One of the most promising and mysterious new frameworks introduced in iOS 3.2 is Core Text. Apple defines Core Text as a “text drawing engine”, which allows Mac (and now iPad) apps to render rich text on any graphics context. Strings drawn with Core Text feature lots of custom settings such as detailed font information, columns, variable line and paragraph heights and several different attributes, which designers and font aficionados surely understand much better than I do. Many new apps have been using this framework since the release of the iPad, particularly newspapers and ebook reader applications, rendering gorgeous text in custom fonts, many of them not available natively in iOS. This framework is also used in lifestyle and corporate applications, too, where using a custom font is sometimes required to match the specifications of brands and trademarks.
It is very important to understand that Core Text is really just a text drawing engine to be used on top of Quartz (Core Graphics), to render rich text on any graphics context.
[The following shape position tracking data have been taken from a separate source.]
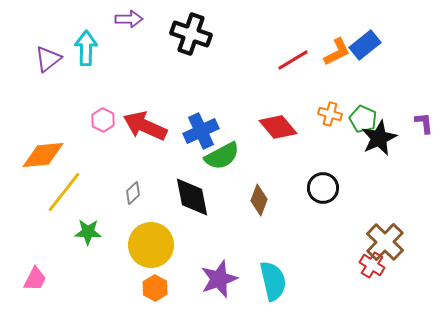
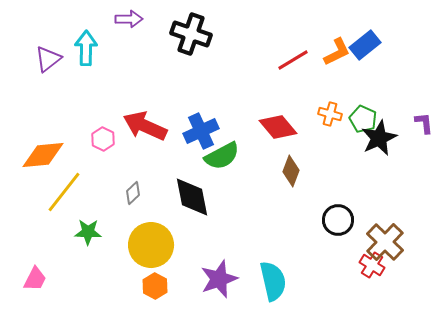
pink hexagon: moved 19 px down
black circle: moved 15 px right, 32 px down
brown diamond: moved 32 px right, 29 px up
orange hexagon: moved 2 px up
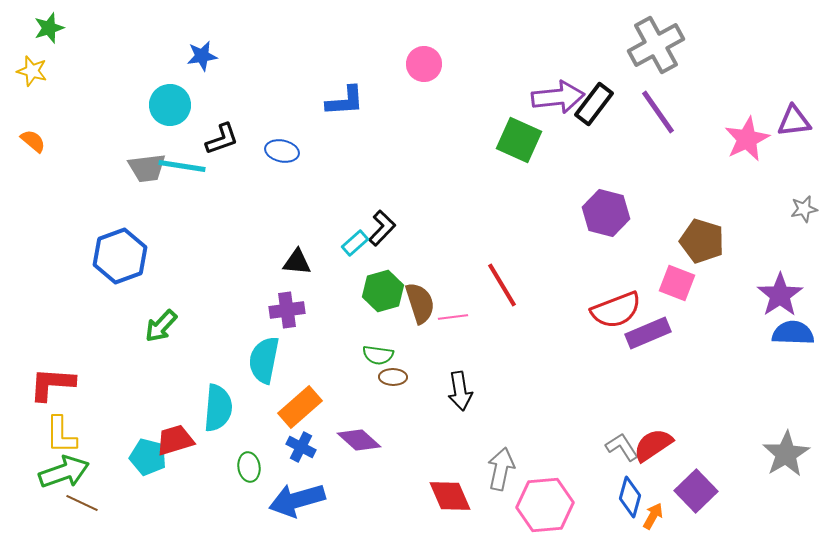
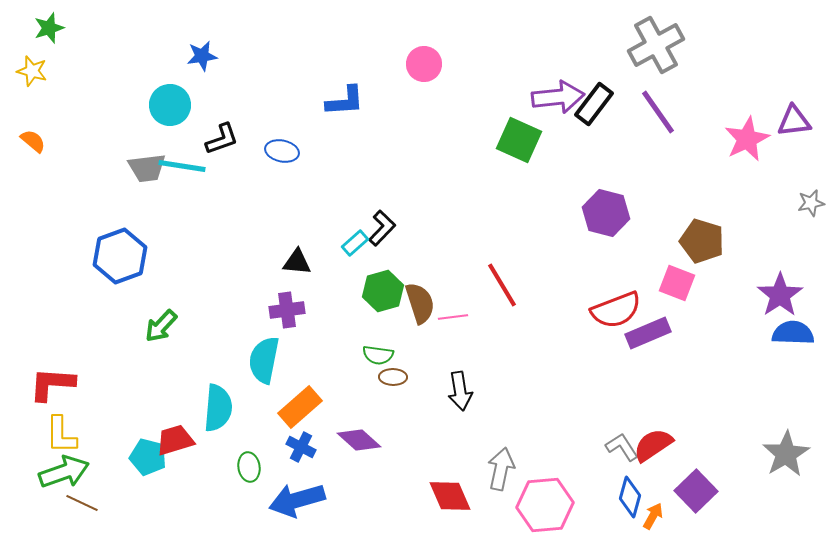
gray star at (804, 209): moved 7 px right, 6 px up
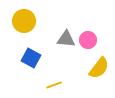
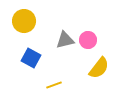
gray triangle: moved 1 px left, 1 px down; rotated 18 degrees counterclockwise
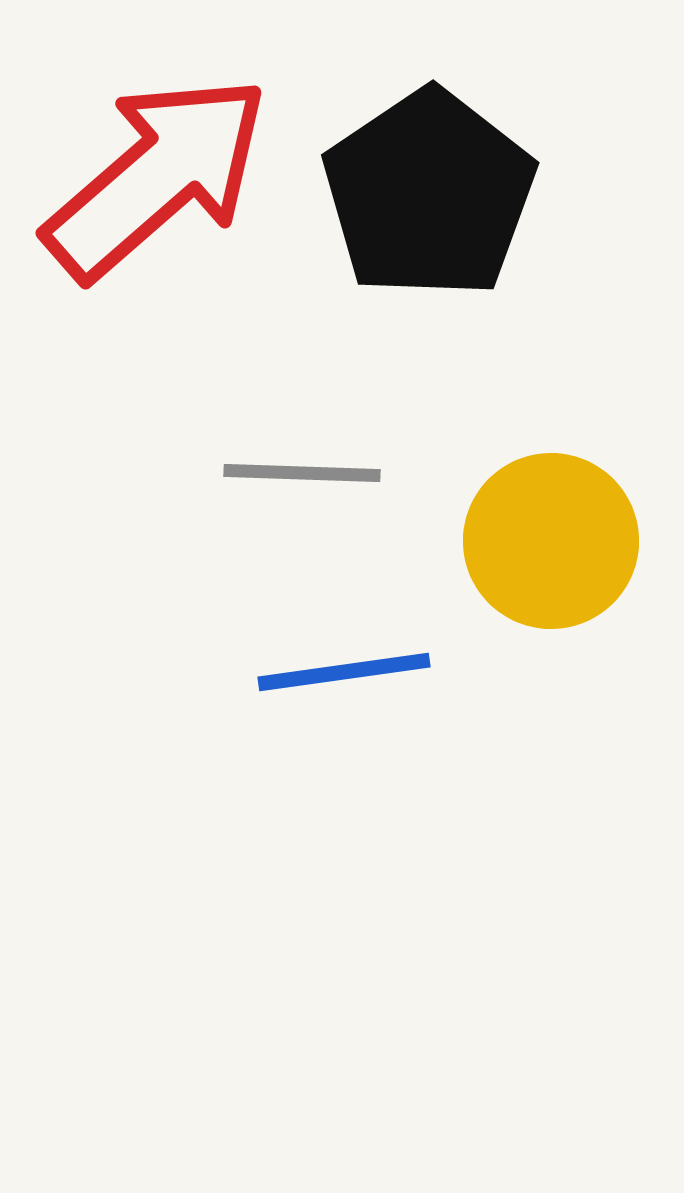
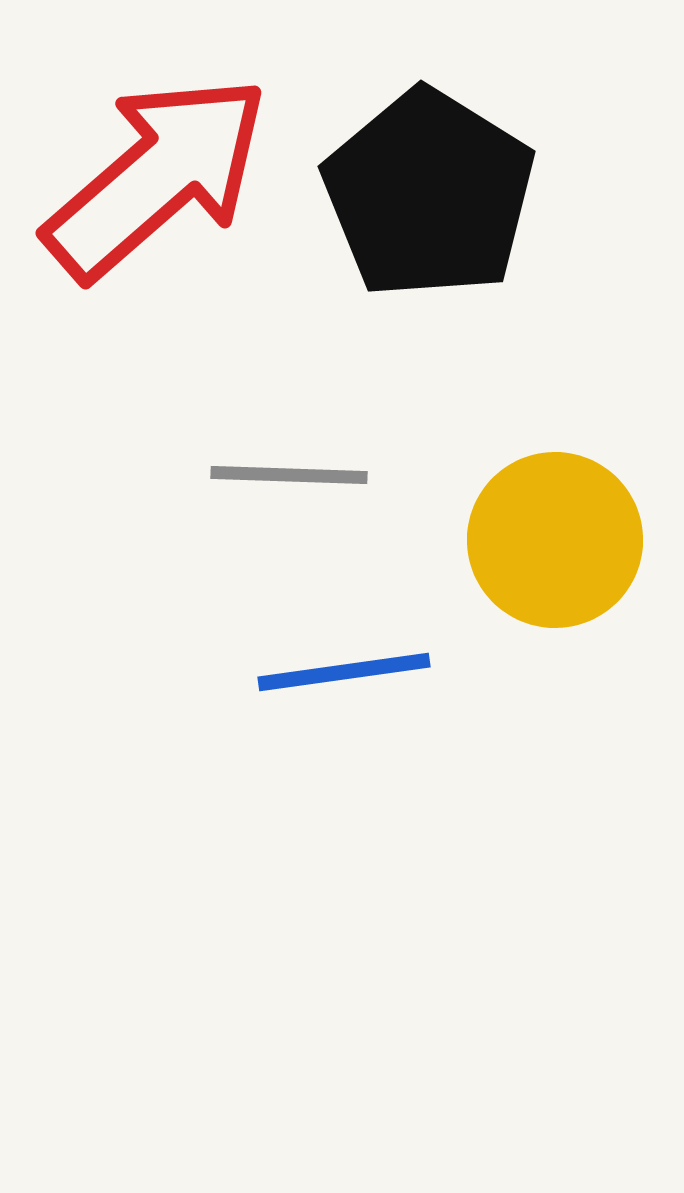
black pentagon: rotated 6 degrees counterclockwise
gray line: moved 13 px left, 2 px down
yellow circle: moved 4 px right, 1 px up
Core Text cannot be used to create a rich text editor, for example, so don’t expect to extend UITextView with it. But you can use it to draw any kind of rich text on screen, which can make you avoid using UIWebView instances for that.
One of the most interesting capabilities of Core Text is being able to render text in several columns. However, Core Text is a C-based framework, and I think that understanding and using the concepts and structures required to render text in columns can be particularly tricky. To make the my life and that of my fellow developers easier, this project contains a small set of Objective-C classes that encapsulate the creation of framesetters, attributed strings and other constructions, and takes care of the creation of several columns, as well as the division of the text in several pages if required.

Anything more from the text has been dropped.